# WHAT TO WORK ON:
All that is needed is the listing, transcribed exactly and in full.

>>>>

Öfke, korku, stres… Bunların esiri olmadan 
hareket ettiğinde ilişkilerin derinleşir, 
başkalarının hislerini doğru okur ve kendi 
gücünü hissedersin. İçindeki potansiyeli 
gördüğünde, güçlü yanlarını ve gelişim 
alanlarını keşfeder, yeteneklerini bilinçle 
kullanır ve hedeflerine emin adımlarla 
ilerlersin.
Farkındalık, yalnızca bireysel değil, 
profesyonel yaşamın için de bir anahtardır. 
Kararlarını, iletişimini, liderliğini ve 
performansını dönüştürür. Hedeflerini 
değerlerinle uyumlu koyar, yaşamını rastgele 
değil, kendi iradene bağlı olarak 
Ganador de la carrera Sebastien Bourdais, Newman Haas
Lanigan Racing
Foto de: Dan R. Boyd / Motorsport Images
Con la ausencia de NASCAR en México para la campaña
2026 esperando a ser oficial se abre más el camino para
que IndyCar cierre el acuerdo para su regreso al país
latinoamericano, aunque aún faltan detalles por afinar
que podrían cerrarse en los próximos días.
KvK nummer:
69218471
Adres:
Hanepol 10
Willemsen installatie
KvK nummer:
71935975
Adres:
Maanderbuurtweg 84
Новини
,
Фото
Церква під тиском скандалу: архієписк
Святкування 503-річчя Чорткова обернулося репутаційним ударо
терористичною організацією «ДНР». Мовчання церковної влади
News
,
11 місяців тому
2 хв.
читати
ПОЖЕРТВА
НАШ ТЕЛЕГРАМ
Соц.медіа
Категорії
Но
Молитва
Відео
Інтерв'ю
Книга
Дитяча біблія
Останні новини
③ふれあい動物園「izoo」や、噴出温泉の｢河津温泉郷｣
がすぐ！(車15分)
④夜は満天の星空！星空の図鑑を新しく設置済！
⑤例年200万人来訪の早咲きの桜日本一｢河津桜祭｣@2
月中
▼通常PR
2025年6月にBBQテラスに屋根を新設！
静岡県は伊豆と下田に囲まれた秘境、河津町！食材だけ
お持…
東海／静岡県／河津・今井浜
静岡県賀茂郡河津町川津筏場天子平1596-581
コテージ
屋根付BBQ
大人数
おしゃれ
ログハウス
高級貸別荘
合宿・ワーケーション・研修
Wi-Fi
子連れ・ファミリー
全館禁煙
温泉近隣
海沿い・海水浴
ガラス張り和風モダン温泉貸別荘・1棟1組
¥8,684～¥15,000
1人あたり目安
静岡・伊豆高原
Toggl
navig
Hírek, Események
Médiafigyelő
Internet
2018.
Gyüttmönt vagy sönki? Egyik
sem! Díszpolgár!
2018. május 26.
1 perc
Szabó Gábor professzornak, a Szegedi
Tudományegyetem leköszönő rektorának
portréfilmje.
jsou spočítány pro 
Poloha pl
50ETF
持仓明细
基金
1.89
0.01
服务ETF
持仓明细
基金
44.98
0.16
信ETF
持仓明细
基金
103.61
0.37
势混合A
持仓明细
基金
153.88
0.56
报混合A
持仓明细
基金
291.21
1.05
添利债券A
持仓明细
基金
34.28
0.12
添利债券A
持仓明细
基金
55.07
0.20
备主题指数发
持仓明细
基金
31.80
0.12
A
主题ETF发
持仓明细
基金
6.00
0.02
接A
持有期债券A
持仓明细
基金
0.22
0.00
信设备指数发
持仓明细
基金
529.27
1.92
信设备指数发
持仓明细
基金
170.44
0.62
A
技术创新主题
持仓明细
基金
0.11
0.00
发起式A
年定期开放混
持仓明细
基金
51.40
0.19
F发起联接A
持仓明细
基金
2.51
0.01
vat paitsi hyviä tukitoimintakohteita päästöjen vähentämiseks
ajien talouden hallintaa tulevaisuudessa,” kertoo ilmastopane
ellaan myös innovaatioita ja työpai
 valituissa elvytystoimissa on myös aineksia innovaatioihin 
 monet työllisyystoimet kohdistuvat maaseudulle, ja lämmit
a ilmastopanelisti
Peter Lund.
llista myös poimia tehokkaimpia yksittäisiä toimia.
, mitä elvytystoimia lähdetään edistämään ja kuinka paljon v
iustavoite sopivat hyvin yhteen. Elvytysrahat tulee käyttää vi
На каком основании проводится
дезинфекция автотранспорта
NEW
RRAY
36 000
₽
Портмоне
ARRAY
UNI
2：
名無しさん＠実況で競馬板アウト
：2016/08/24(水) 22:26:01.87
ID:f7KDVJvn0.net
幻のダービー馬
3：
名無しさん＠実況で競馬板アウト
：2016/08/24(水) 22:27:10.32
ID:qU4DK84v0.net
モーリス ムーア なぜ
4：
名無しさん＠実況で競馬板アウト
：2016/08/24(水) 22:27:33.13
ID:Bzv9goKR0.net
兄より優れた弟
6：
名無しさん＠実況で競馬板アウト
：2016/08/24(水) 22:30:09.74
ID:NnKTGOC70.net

<<<<

# OUTPUT OF THE TASK:
Öfke, korku, stres… Bunların esiri olmadan 
hareket ettiğinde ilişkilerin derinleşir, 
başkalarının hislerini doğru okur ve kendi 
gücünü hissedersin. İçindeki potansiyeli 
gördüğünde, güçlü yanlarını ve gelişim 
alanlarını keşfeder, yeteneklerini bilinçle 
kullanır ve hedeflerine emin adımlarla 
ilerlersin.
Farkındalık, yalnızca bireysel değil, 
profesyonel yaşamın için de bir anahtardır. 
Kararlarını, iletişimini, liderliğini ve 
performansını dönüştürür. Hedeflerini 
değerlerinle uyumlu koyar, yaşamını rastgele 
değil, kendi iradene bağlı olarak 
Ganador de la carrera Sebastien Bourdais, Newman Haas
Lanigan Racing
Foto de: Dan R. Boyd / Motorsport Images
Con la ausencia de NASCAR en México para la campaña
2026 esperando a ser oficial se abre más el camino para
que IndyCar cierre el acuerdo para su regreso al país
latinoamericano, aunque aún faltan detalles por afinar
que podrían cerrarse en los próximos días.
KvK nummer:
69218471
Adres:
Hanepol 10
Willemsen installatie
KvK nummer:
71935975
Adres:
Maanderbuurtweg 84
Новини
,
Фото
Церква під тиском скандалу: архієписк
Святкування 503-річчя Чорткова обернулося репутаційним ударо
терористичною організацією «ДНР». Мовчання церковної влади
News
,
11 місяців тому
2 хв.
читати
ПОЖЕРТВА
НАШ ТЕЛЕГРАМ
Соц.медіа
Категорії
Но
Молитва
Відео
Інтерв'ю
Книга
Дитяча біблія
Останні новини
③ふれあい動物園「izoo」や、噴出温泉の｢河津温泉郷｣
がすぐ！(車15分)
④夜は満天の星空！星空の図鑑を新しく設置済！
⑤例年200万人来訪の早咲きの桜日本一｢河津桜祭｣@2
月中
▼通常PR
2025年6月にBBQテラスに屋根を新設！
静岡県は伊豆と下田に囲まれた秘境、河津町！食材だけ
お持…
東海／静岡県／河津・今井浜
静岡県賀茂郡河津町川津筏場天子平1596-581
コテージ
屋根付BBQ
大人数
おしゃれ
ログハウス
高級貸別荘
合宿・ワーケーション・研修
Wi-Fi
子連れ・ファミリー
全館禁煙
温泉近隣
海沿い・海水浴
ガラス張り和風モダン温泉貸別荘・1棟1組
¥8,684～¥15,000
1人あたり目安
静岡・伊豆高原
Toggl
navig
Hírek, Események
Médiafigyelő
Internet
2018.
Gyüttmönt vagy sönki? Egyik
sem! Díszpolgár!
2018. május 26.
1 perc
Szabó Gábor professzornak, a Szegedi
Tudományegyetem leköszönő rektorának
portréfilmje.
jsou spočítány pro 
Poloha pl
50ETF
持仓明细
基金
1.89
0.01
服务ETF
持仓明细
基金
44.98
0.16
信ETF
持仓明细
基金
103.61
0.37
势混合A
持仓明细
基金
153.88
0.56
报混合A
持仓明细
基金
291.21
1.05
添利债券A
持仓明细
基金
34.28
0.12
添利债券A
持仓明细
基金
55.07
0.20
备主题指数发
持仓明细
基金
31.80
0.12
A
主题ETF发
持仓明细
基金
6.00
0.02
接A
持有期债券A
持仓明细
基金
0.22
0.00
信设备指数发
持仓明细
基金
529.27
1.92
信设备指数发
持仓明细
基金
170.44
0.62
A
技术创新主题
持仓明细
基金
0.11
0.00
发起式A
年定期开放混
持仓明细
基金
51.40
0.19
F发起联接A
持仓明细
基金
2.51
0.01
vat paitsi hyviä tukitoimintakohteita päästöjen vähentämiseks
ajien talouden hallintaa tulevaisuudessa,” kertoo ilmastopane
ellaan myös innovaatioita ja työpai
 valituissa elvytystoimissa on myös aineksia innovaatioihin 
 monet työllisyystoimet kohdistuvat maaseudulle, ja lämmit
a ilmastopanelisti
Peter Lund.
llista myös poimia tehokkaimpia yksittäisiä toimia.
, mitä elvytystoimia lähdetään edistämään ja kuinka paljon v
iustavoite sopivat hyvin yhteen. Elvytysrahat tulee käyttää vi
На каком основании проводится
дезинфекция автотранспорта
NEW
RRAY
36 000
₽
Портмоне
ARRAY
UNI
2：
名無しさん＠実況で競馬板アウト
：2016/08/24(水) 22:26:01.87
ID:f7KDVJvn0.net
幻のダービー馬
3：
名無しさん＠実況で競馬板アウト
：2016/08/24(水) 22:27:10.32
ID:qU4DK84v0.net
モーリス ムーア なぜ
4：
名無しさん＠実況で競馬板アウト
：2016/08/24(水) 22:27:33.13
ID:Bzv9goKR0.net
兄より優れた弟
6：
名無しさん＠実況で競馬板アウト
：2016/08/24(水) 22:30:09.74
ID:NnKTGOC70.net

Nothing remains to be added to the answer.